私は、国際社会が非武装地帯に埋まっている38万発の地雷を共に除去し、国連をはじめとする国際機関が非武装地帯に置かれるようになれば、朝鮮半島における安全保障の機能を果たせると思います。北朝鮮の安全を制度と現実で確保し、同時に韓国も恒久的な平和を手にすることができるでしょう。実質的な平和体制が実現し、国際社会の支持の中で朝鮮半島の非核化を実現することのできる契機となるでしょう。
韓国は橋梁国を夢見ています。地政学的に4大強国に囲まれた国は、世界の中でも韓国しかありません。朝鮮半島はかつて、大陸においても海洋においても辺境であり、時には強大国の角逐の場となりました。それが、韓国が経験した痛みの歴史でした。しかしながら、朝鮮半島が平和を実現すれば、大陸と海洋を結ぶ国、北東アジアの平和と繁栄の秩序を先導する国となることができます。朝鮮半島の橋梁としての役割は、私たち自身にとっても、北東アジアとASEANにとっても、また、世界全体の平和的な秩序にとっても、役立つことでしょう。

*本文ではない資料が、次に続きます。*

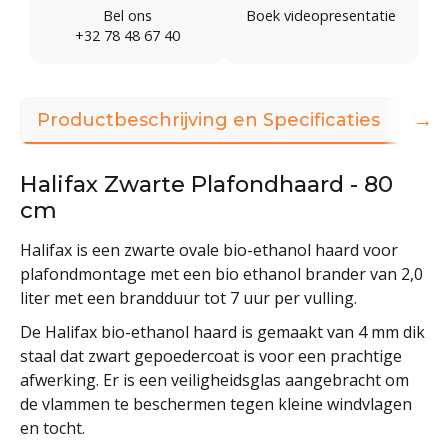
Bel ons
Boek videopresentatie
+32 78 48 67 40
→
Productbeschrijving en Specificaties
Dow
Halifax Zwarte Plafondhaard - 80
cm
Halifax is een zwarte ovale bio-ethanol haard voor
plafondmontage met een bio ethanol brander van 2,0
liter met een brandduur tot 7 uur per vulling.
De Halifax bio-ethanol haard is gemaakt van 4 mm dik
staal dat zwart gepoedercoat is voor een prachtige
afwerking. Er is een veiligheidsglas aangebracht om
de vlammen te beschermen tegen kleine windvlagen
en tocht.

韓国は橋梁の役割を通じて「人中心の共存繁栄する平和共同体」を実現しようとしています。新北方政策は、大陸に向かって疾駆する韓国の抱負です。中国とロシアのみならず、中央アジアとヨーロッパにまで協力の基盤を広げ、北東アジア鉄道共同体により、多国間協力、多国間安保の礎石を築こうとしています。新南方政策は、海洋に向かって疾駆する韓国の抱負です。ASEANやインドとの関係を周辺主要国のレベルに格上げし、共同繁栄する協力関係に発展させていきたいと思います。

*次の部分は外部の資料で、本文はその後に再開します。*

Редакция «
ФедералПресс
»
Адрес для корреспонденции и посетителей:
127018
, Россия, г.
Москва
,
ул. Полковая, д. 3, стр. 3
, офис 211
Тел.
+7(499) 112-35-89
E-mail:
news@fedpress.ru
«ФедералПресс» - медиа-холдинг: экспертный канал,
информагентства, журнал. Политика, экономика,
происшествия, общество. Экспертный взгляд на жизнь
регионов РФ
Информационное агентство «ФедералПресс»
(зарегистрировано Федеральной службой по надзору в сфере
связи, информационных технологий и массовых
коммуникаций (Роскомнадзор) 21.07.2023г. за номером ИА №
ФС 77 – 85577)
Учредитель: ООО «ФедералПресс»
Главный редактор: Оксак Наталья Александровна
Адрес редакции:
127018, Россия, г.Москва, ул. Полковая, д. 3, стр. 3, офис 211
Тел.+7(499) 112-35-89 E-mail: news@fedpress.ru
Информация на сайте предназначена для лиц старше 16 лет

平和を通じて韓国が進もうとする道は、究極的に平和経済です。南北間の切断された線路と道路を繋ぐことは、東アジアの平和と繁栄をリードする橋梁国への第一歩です。平和経済は、分断がもはや平和と繁栄の妨げにならない時代を作り、南北が周辺諸国と連携した経済協力を通じて共に繁栄し、再び平和を堅固にする、好循環を成し遂げようとする道です。
韓国は国際社会の恩恵を多く受けてきた国です。国連が設立された年に植民支配から解放され、国連と国際社会の助けにより、戦争の惨禍を克服することができました。これから韓国は、発展した分だけの責任意識を持ち、国際社会の平和と繁栄のために貢献していきます。平和経済は、共に豊かに暮らす世界に向かう人類の夢を早めることでしょう。

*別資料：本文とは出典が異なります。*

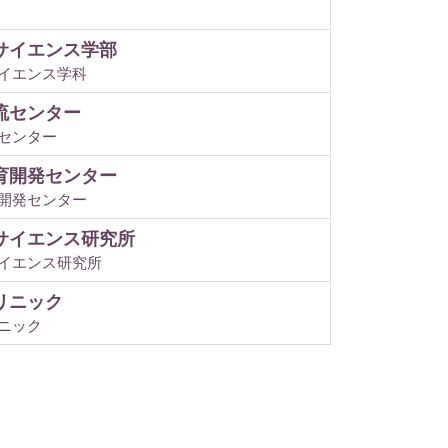
サイエンス学部
イエンス学科
流センター
センター
育開発センター
開発センター
サイエンス研究所
イエンス研究所
リニック
ニック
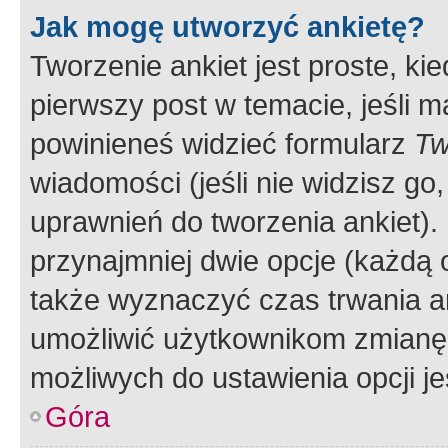
Jak mogę utworzyć ankietę?
Tworzenie ankiet jest proste, ki
pierwszy post w temacie, jeśli 
powinieneś widzieć formularz
Tw
wiadomości (jeśli nie widzisz g
uprawnień do tworzenia ankiet). 
przynajmniej dwie opcje (każdą o
także wyznaczyć czas trwania an
umożliwić użytkownikom zmianę
możliwych do ustawienia opcji je
Góra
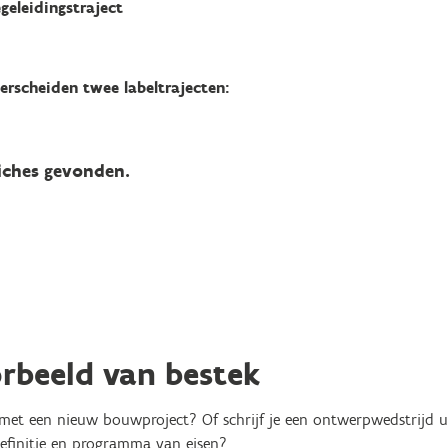
geleidingstraject
rscheiden twee labeltrajecten:
iches gevonden.
rbeeld van bestek
 met een nieuw bouwproject? Of schrijf je een ontwerpwedstrijd u
definitie en programma van eisen?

平和がいくら切実だといっても、韓国が勝手にスピードを出すことはできません。平和を共に作っていく相手があり、国際秩序があります。米朝間の実務交渉と第3回米朝首脳会談は、朝鮮半島の非核化と平和構築のための全プロセスにおいて最も大きな山場となるでしょう。いつにも増して国際社会の支持と共同行動が必要です。平昌冬季オリンピックで作られた平和の波は、2020年の東京オリンピックと2022年の北京冬季オリンピックまでたゆみなく続いていくでしょう。南北は、2032年夏季オリンピックの共同開催誘致に向け協力していくことで一致しました。国際社会が呼応して下さるようお願いします。
対話と行動が継続されれば、お互いがより必要になり、結局は平和が訪れることを確信します。より頻繁に平和を語り、平和へと進みながら、お互いの考えをすべて出し、あれこれと行動してみるとよいでしょう。平和を作っていく朝鮮半島で、国際社会が助言しながら共に歩んで下さればと願います。分断と紛争が生んだ不幸を払いのけ、朝鮮半島の平和が人類の希望となるその日まで、休むことなく…。